# Work task
Your task is to copy the lines of the data below from the line holding "p to reduce it." through the line holding "Moticheck works as a daily", inclusive, exactly and with nothing added.

--------

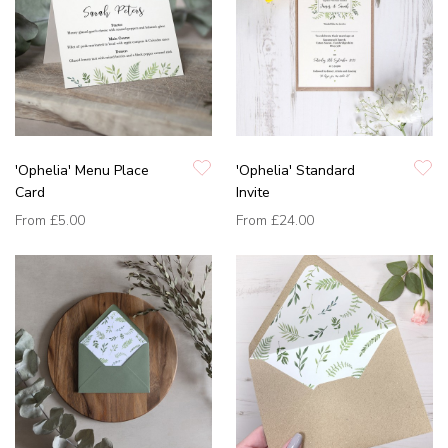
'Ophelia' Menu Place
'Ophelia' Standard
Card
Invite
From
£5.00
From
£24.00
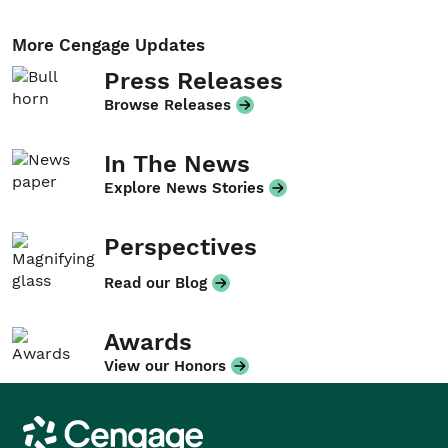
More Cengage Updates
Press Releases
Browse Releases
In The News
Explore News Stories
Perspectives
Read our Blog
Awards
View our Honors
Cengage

--------

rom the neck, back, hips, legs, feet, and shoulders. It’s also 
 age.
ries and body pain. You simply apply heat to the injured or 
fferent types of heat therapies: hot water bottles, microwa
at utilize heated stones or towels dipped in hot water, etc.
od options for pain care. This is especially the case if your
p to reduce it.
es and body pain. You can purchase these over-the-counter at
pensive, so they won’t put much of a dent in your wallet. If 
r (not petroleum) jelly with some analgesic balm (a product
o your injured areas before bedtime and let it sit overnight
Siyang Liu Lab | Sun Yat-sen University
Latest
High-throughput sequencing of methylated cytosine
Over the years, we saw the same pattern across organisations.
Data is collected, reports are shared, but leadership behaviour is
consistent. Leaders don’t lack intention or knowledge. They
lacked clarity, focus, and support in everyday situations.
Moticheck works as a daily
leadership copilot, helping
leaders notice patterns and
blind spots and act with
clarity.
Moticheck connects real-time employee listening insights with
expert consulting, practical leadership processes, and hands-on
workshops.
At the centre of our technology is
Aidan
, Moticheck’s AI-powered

--------

# Output for this task
p to reduce it.
es and body pain. You can purchase these over-the-counter at
pensive, so they won’t put much of a dent in your wallet. If 
r (not petroleum) jelly with some analgesic balm (a product
o your injured areas before bedtime and let it sit overnight
Siyang Liu Lab | Sun Yat-sen University
Latest
High-throughput sequencing of methylated cytosine
Over the years, we saw the same pattern across organisations.
Data is collected, reports are shared, but leadership behaviour is
consistent. Leaders don’t lack intention or knowledge. They
lacked clarity, focus, and support in everyday situations.
Moticheck works as a daily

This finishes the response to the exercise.